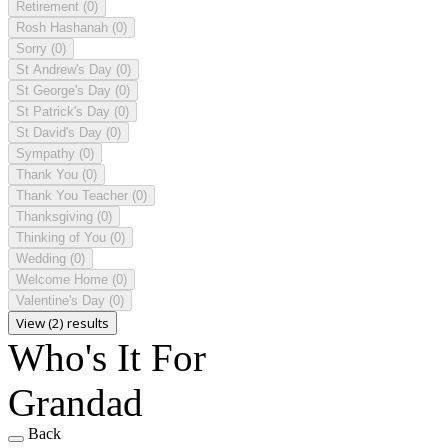
Retirement
(0)
Rosh Hashanah
(0)
Sorry
(0)
St Andrew's Day
(0)
St George's Day
(0)
St Patrick's Day
(0)
St David's Day
(0)
Sympathy
(0)
Thank You
(0)
Thank You Teacher
(0)
Thanksgiving
(0)
Thinking of You
(0)
Wedding
(0)
Welcome Home
(0)
Valentine's Day
(0)
View (2) results
Who's It For
Grandad
Back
================
# What you have to do:
Each line of the material needs to be given again exactly, without any of its pictures.

# The completed task:
Retirement
(0)
Rosh Hashanah
(0)
Sorry
(0)
St Andrew's Day
(0)
St George's Day
(0)
St Patrick's Day
(0)
St David's Day
(0)
Sympathy
(0)
Thank You
(0)
Thank You Teacher
(0)
Thanksgiving
(0)
Thinking of You
(0)
Wedding
(0)
Welcome Home
(0)
Valentine's Day
(0)
View (2) results
Who's It For
Grandad
Back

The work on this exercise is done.